─── MATERIAL FOR THIS TASK

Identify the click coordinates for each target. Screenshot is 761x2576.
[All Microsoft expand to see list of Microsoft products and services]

──────
─── MATERIAL FOR THIS TASK

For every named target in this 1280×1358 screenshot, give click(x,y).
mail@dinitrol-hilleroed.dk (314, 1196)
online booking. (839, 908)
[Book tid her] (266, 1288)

──────

PROMPT: In the material above, how many lines contain "target"? Reply with only the number.

ANSWER TO THE PROBLEM: 2